I don't have much experience in XSLT transformation so thought may be i can get some help here.

I am receiving this big xml string from through MSMQ in my .NET program. Lets says example as below:

<ROOT>
<PO>
  <PONUM> A101 </PONUM>
  <DESCRIPTION> THis is sample  PO </DESCRIPTION>
  <ADDRESS> Addresss here </ADDRESS>
  <ExtraInfo1> Any Info </ExtraInfo1>
  <ExtraInfo2> Any Info </ExtraInfo2>

<POLINE> 
  <POLINENUM> Line1 </POLINENUM>
  <NAME> Line 1 </NAME>
  <DATE> 2009-01-01 </DATE>
 <ExtraCol1> Col1 </ExtraCol1>
 <ExtraCol2> Col1 </ExtraCol2>
 <ExtraCol3> Col1 </ExtraCol3>
 <ExtraCol4> Col1 </ExtraCol4>
</POLINE>

<POLINE> 
  <POLINENUM> Line2 </POLINENUM>
  <NAME> Line 2 </NAME>
  <DATE> 2011-11-21 </DATE>
 <ExtraCol1> Col1 </ExtraCol1>
 <ExtraCol2> Col1 </ExtraCol2>
 <ExtraCol3> Col1 </ExtraCol3>
 <ExtraCol4> Col1 </ExtraCol4>
</POLINE>

<POLINE> 
  <POLINENUM> Line3 </POLINENUM>
  <NAME> Line 3 </NAME>
  <DATE> 2012-01-07 </DATE>
 <ExtraCol1> Col1 </ExtraCol1>
 <ExtraCol2> Col1 </ExtraCol2>
 <ExtraCol3> Col1 </ExtraCol3>
 <ExtraCol4> Col1 </ExtraCol4>
</POLINE>


</PO>
</ROOT>

Now I need xslt transformation to get some selected fields out of it and the finally get the result in .NET Class object for further processing:

C# Classes as below:

public class PO
{
    public string PONUM { get; set; }
    public string PODESCRIPTION { get; set; }

    public List<POLINES> POLines { get; set; }

}

public class POLINES
{

    public string POLINENUM { get; set; }
    public string LINEDESCRIPTION { get; set; }
}

So finally in the PO class object I need PONUM = "A101" PODESCRIPTION= "THis is sample PO"

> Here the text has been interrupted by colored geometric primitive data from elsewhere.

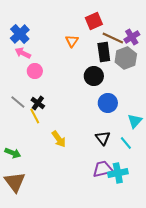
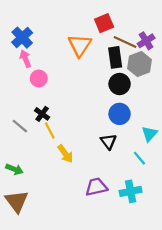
orange triangle: (72, 41) -> (80, 45), size x1.6
pink arrow: (23, 53) -> (25, 59), turned 42
black circle: (94, 76) -> (120, 84), moved
gray line: (18, 102) -> (20, 126), moved
yellow line: (35, 116) -> (50, 130), moved
black triangle: (103, 138) -> (108, 142), moved
purple trapezoid: (103, 169) -> (96, 187), moved

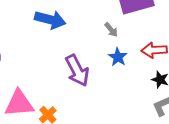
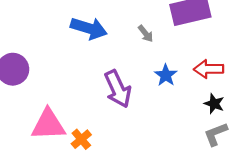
gray arrow: (111, 30) -> (146, 34), moved

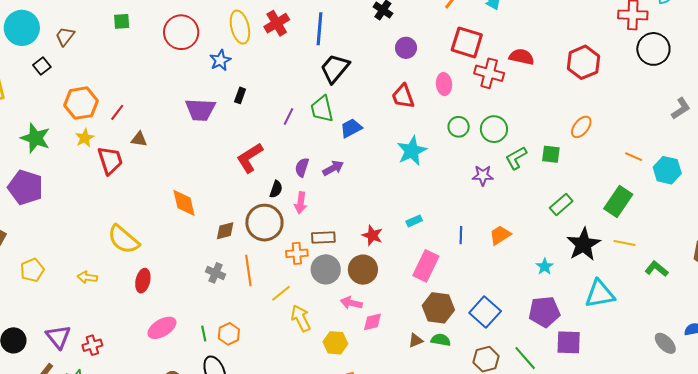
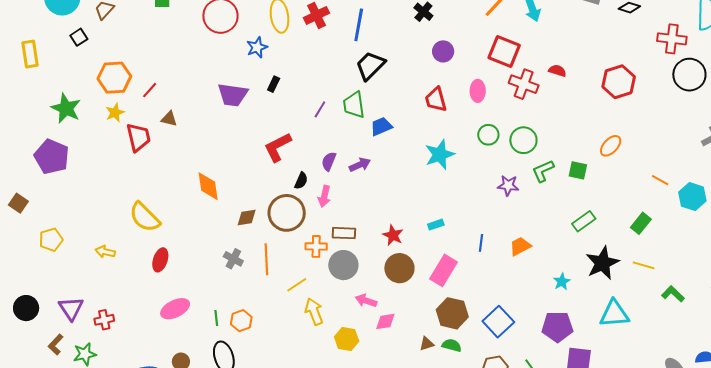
red semicircle: (522, 57) -> (557, 71), size x0.7
green rectangle: (618, 201) -> (641, 223), size x0.7
brown circle: (363, 270) -> (399, 268), moved

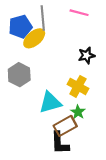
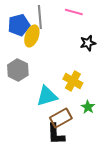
yellow ellipse: (34, 38) -> (32, 36), turned -30
black star: (87, 55) -> (88, 43), moved
green star: (78, 112) -> (88, 107), moved

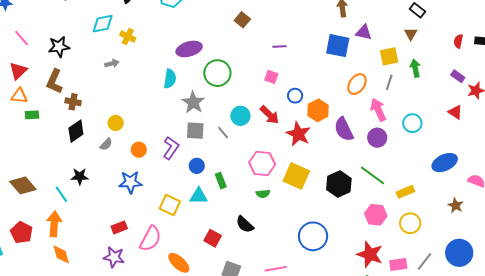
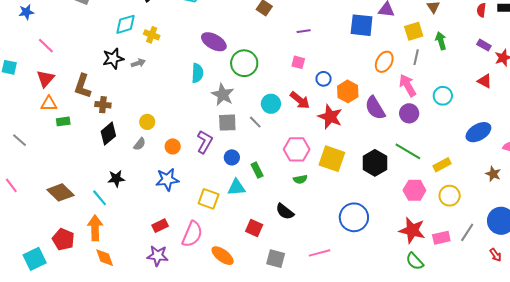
black star: (59, 47) -> (113, 59), moved
purple ellipse: (189, 49) -> (214, 42), turned 50

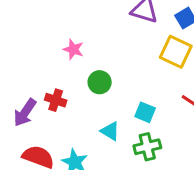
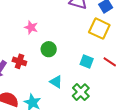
cyan square: (145, 112) -> (87, 62), moved
green cross: (147, 147) -> (81, 92), turned -30

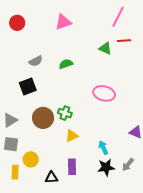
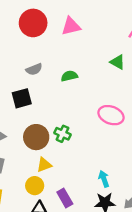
red circle: (17, 23) -> (33, 23), moved, size x1.5
yellow triangle: (72, 136) -> (44, 165), moved
yellow circle: (31, 159) -> (35, 186), moved
purple rectangle: (72, 167) -> (65, 198), turned -35

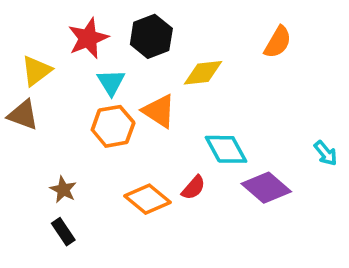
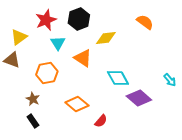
orange semicircle: (278, 42) -> (145, 22), turned -84
orange hexagon: (113, 126) -> (47, 73), moved
red semicircle: (193, 188) -> (101, 121), moved

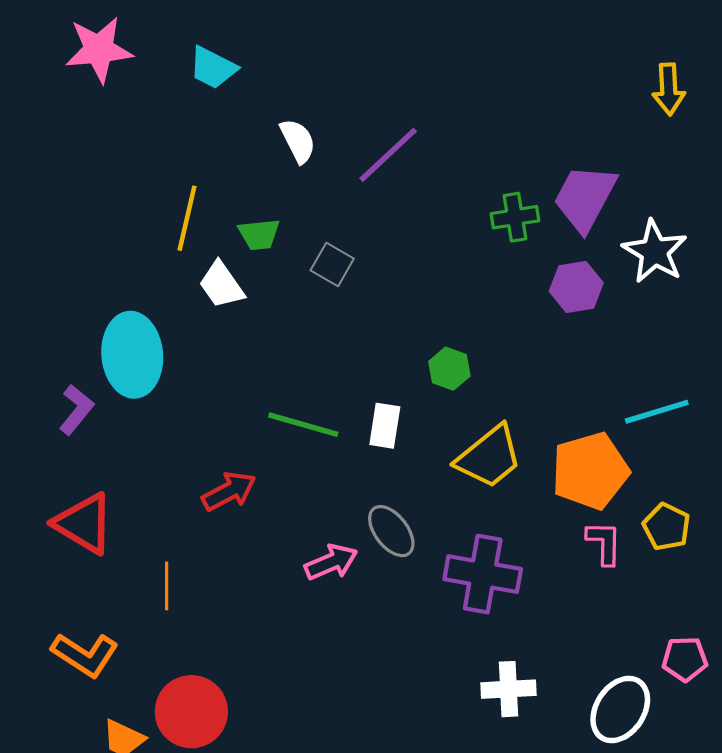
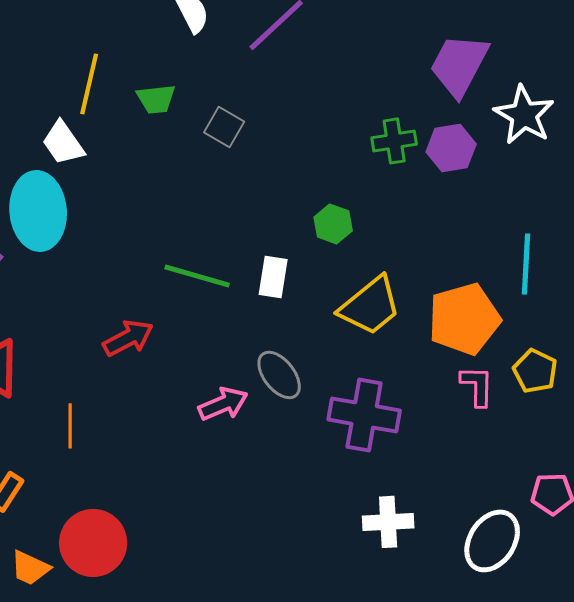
green cross: (515, 217) -> (394, 141), moved
white trapezoid: (221, 285) -> (63, 143), moved
cyan line: (657, 412) -> (526, 264), turned -70

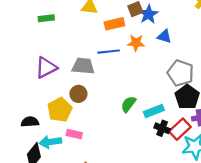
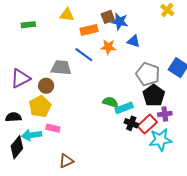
blue star: (149, 14) -> (120, 22), turned -30
blue line: (109, 52) -> (84, 55), turned 42
purple triangle: (46, 68) -> (20, 78), moved
brown circle: (78, 94) -> (46, 86), moved
green semicircle: (128, 104) -> (110, 102), moved, turned 70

And then three POLINES in the public List POLines { get; set; }

Cheers

我没有多少经验,XSLT转换想也许我可以在这里得到一些帮助。

我从我收到这个大通过MSMQ的XML字符串。NET程序。让我们举例如下:

<ROOT>
<PO>
  <PONUM> A101 </PONUM>
  <DESCRIPTION> THis is sample  PO </DESCRIPTION>
  <ADDRESS> Addresss here </ADDRESS>
  <ExtraInfo1> Any Info </ExtraInfo1>
  <ExtraInfo2> Any Info </ExtraInfo2>

<POLINE> 
  <POLINENUM> Line1 </POLINENUM>
  <NAME> Line 1 </NAME>
  <DATE> 2009-01-01 </DATE>
 <ExtraCol1> Col1 </ExtraCol1>
 <ExtraCol2> Col1 </ExtraCol2>
 <ExtraCol3> Col1 </ExtraCol3>
 <ExtraCol4> Col1 </ExtraCol4>
</POLINE>

<POLINE> 
  <POLINENUM> Line2 </POLINENUM>
  <NAME> Line 2 </NAME>
  <DATE> 2011-11-21 </DATE>
 <ExtraCol1> Col1 </ExtraCol1>
 <ExtraCol2> Col1 </ExtraCol2>
 <ExtraCol3> Col1 </ExtraCol3>
 <ExtraCol4> Col1 </ExtraCol4>
</POLINE>

<POLINE> 
  <POLINENUM> Line3 </POLINENUM>
  <NAME> Line 3 </NAME>
  <DATE> 2012-01-07 </DATE>
 <ExtraCol1> Col1 </ExtraCol1>
 <ExtraCol2> Col1 </ExtraCol2>
 <ExtraCol3> Col1 </ExtraCol3>
 <ExtraCol4> Col1 </ExtraCol4>
</POLINE>


</PO>
</ROOT>

现在我需要XSLT转换得到一些选定的领域了,最后得到的结果进行进一步的处理网类对象:

C #类如下:

public class PO
{
    public string PONUM { get; set; }
    public string PODESCRIPTION { get; set; }

    public List<POLINES> POLines { get; set; }

}

public class POLINES
{

    public string POLINENUM { get; set; }
    public string LINEDESCRIPTION { get; set; }
}

So finally in the PO class object I need PONUM = "A101" PODESCRIPTION= "THis is sample PO"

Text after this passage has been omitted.